WHAT TO PRODUCE> Only lines with the string "details" are wanted. Pull them out of the data.
Top of DATA RECORDS
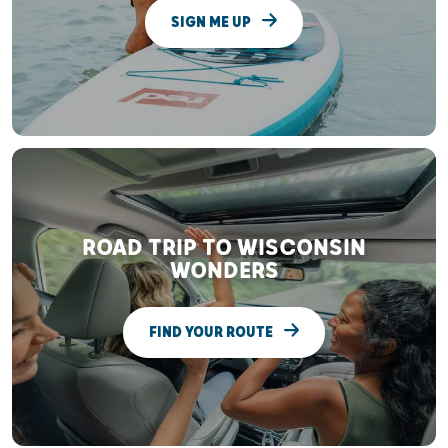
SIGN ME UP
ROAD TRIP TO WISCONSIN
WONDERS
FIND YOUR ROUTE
Bottom of DATA RECORDS
Top of DATA RECORDS
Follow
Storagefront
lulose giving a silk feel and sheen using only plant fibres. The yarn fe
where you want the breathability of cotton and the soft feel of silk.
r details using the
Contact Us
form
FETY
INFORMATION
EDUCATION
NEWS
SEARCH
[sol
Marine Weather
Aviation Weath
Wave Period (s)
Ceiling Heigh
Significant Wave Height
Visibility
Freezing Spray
Bottom of DATA RECORDS
Top of DATA RECORDS
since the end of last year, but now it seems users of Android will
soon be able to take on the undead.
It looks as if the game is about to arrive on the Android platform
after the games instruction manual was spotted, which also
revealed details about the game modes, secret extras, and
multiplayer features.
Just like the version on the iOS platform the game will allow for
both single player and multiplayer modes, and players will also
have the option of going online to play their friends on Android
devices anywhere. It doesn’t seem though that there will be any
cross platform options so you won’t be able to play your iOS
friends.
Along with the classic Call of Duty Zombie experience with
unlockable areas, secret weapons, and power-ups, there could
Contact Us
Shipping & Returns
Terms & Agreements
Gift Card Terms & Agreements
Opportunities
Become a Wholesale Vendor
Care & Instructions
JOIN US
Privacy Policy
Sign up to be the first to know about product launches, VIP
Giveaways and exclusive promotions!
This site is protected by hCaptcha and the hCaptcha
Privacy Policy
Bottom of DATA RECORDS
RESPONSE TO THE EXERCISE>
r details using the
revealed details about the game modes, secret extras, and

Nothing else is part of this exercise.